A folder of single-plane TIFFs

Some acquisitions/stitching tools save one TIFF per Z/C plane instead of a single multi-page file, e.g.:

sample_T0_Z000_C0_V0.tif
sample_T0_Z000_C1_V0.tif
sample_T0_Z001_C0_V0.tif
sample_T0_Z001_C1_V0.tif
...

Pass sequence_pattern= and let source be a glob over the folder instead of one file path. The pattern is a regex whose named groups map to axis labels — one file per group of indices:

to_ome_zarr(
    "sample/*.tif",
    "sample.zarr",
    sequence_pattern=r"_T(?P<T>\d+)_Z(?P<Z>\d+)_C(?P<C>\d+)_V\d+",
    shard=True,  # recommended for large sequences, see Sharding below
)

You don't need to order the named groups to match how the axes should come out: the result is always reordered to patchworks' c, z, y, x convention — required for channel= selection (load_ome_zarr/tile_process always read the channel from axis 0) — and a constant axis like T0 above (one value, no real time series) is dropped automatically, the same way the bioio/Imaris readers already drop a singleton time axis.

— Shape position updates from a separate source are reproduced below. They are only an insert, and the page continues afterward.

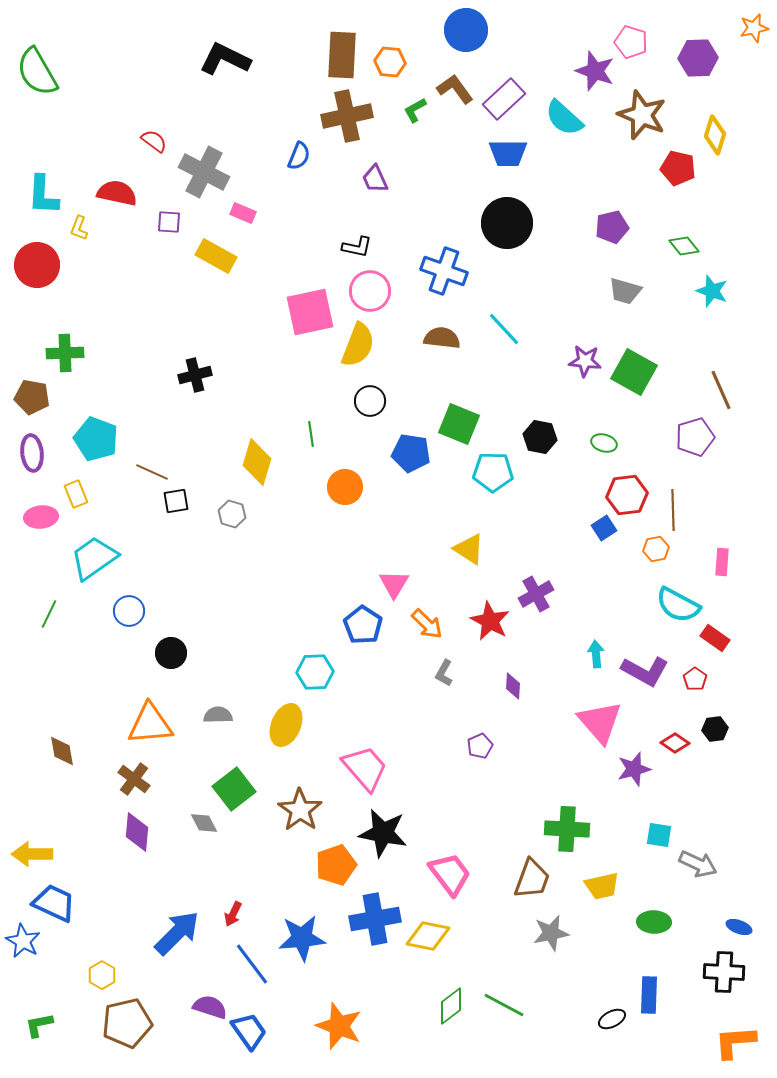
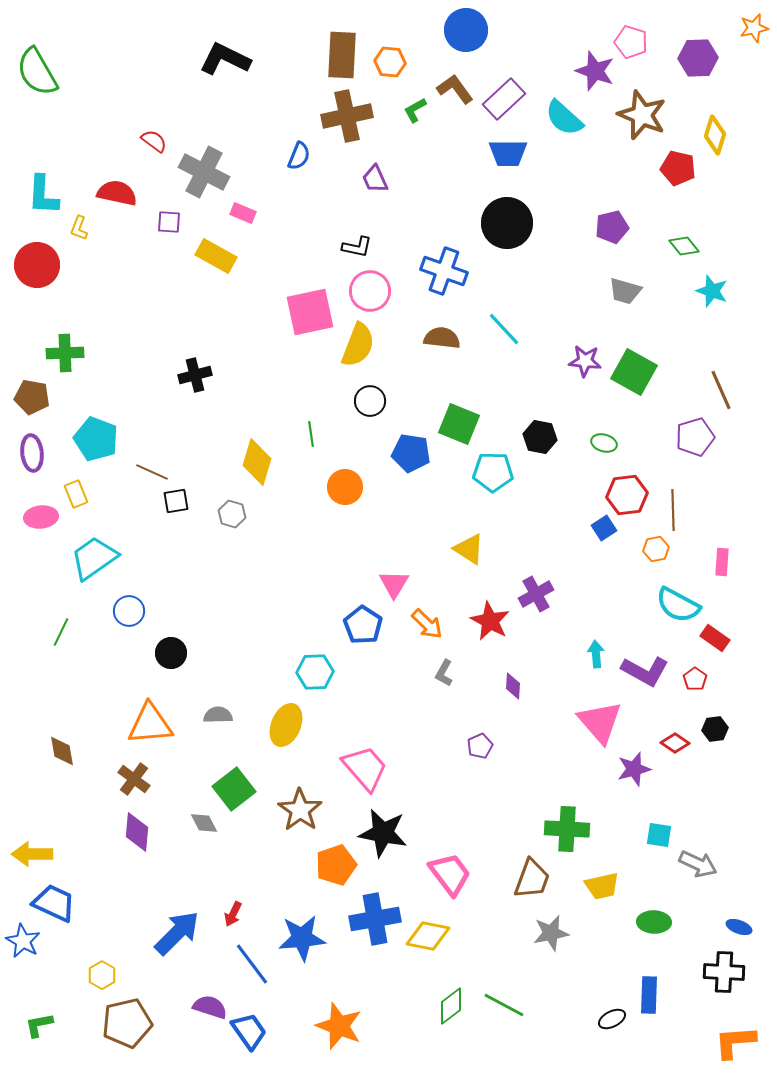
green line at (49, 614): moved 12 px right, 18 px down
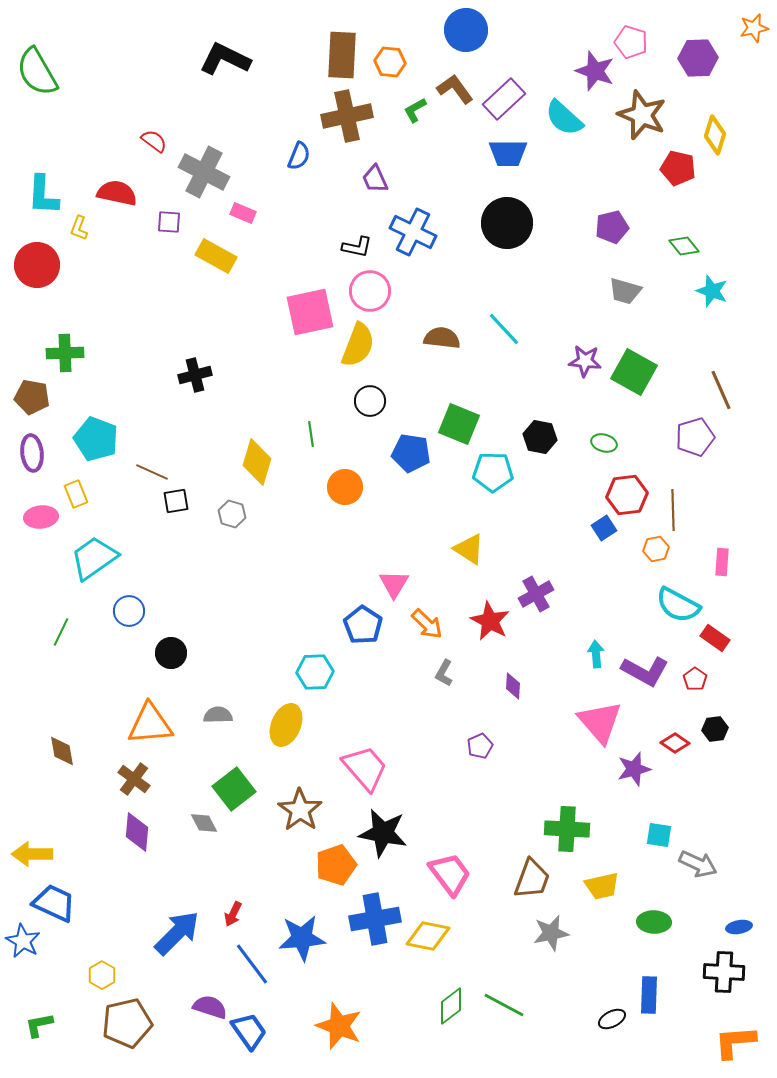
blue cross at (444, 271): moved 31 px left, 39 px up; rotated 6 degrees clockwise
blue ellipse at (739, 927): rotated 30 degrees counterclockwise
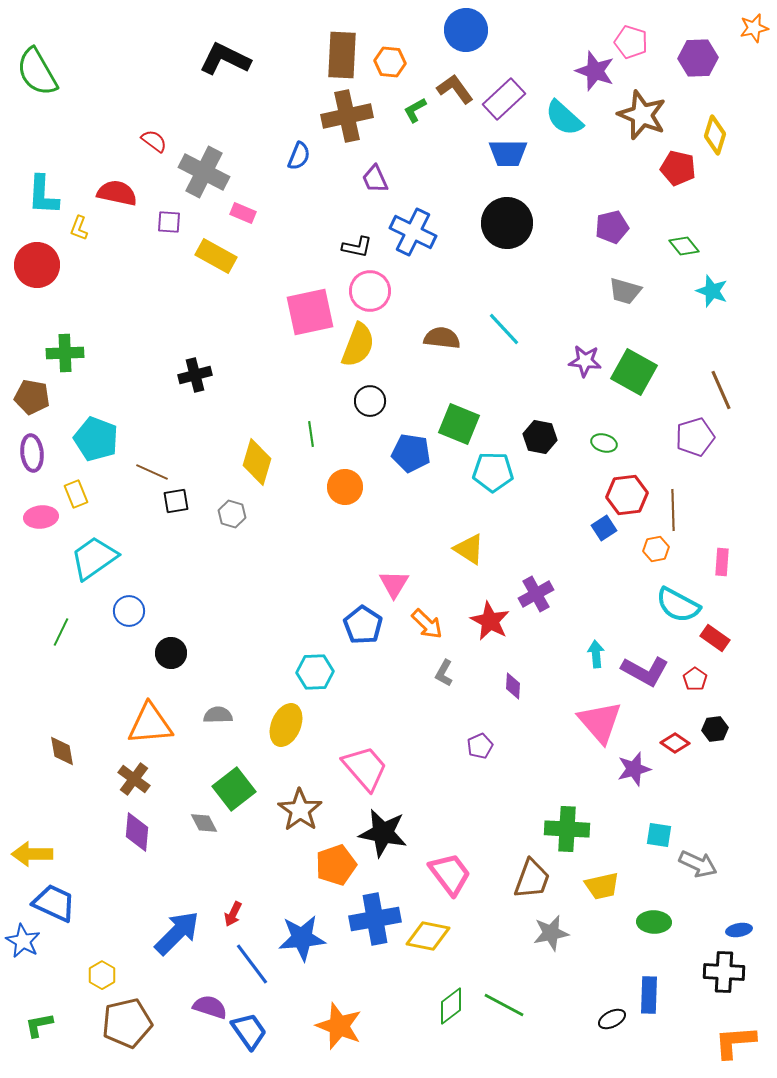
blue ellipse at (739, 927): moved 3 px down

Each file becomes exactly one dask chunk, decoded lazily on access — no data is duplicated or eagerly loaded, so this scales to huge (multi-TB) sequences (built on tifffile.TiffSequence, the same mechanism Cellpose's own distributed pipeline uses). Pixel calibration is read automatically from the first file's own metadata — see Pixel calibration below.

Available on the cluster too: the Snakemake convert rule reads a sequence_pattern: key from the config (input: then being the glob), so a folder-of-TIFFs conversion runs through the same SLURM profile as any other input — see Cluster usage.

Imaris pyramids: rebuild (default) or reuse

.ims files carry their own resolution pyramid. By default to_ome_zarr reads only the full-resolution level and builds a fresh NGFF pyramid (XY-only, nearest-neighbour, calibrated) for consistency. Pass reuse_pyramid=True to instead copy the Imaris levels as-is — faster, no recompute, keeping each level's native scale:

to_ome_zarr("scan.ims", "scan.zarr", reuse_pyramid=True)

Axis names

For a file, axes come from the reader's own dimension metadata (bioio's dims.order, Imaris, or the sequence_pattern groups) — not guessed. Only non-spatial singleton axes are dropped, so a genuine z=1 survives.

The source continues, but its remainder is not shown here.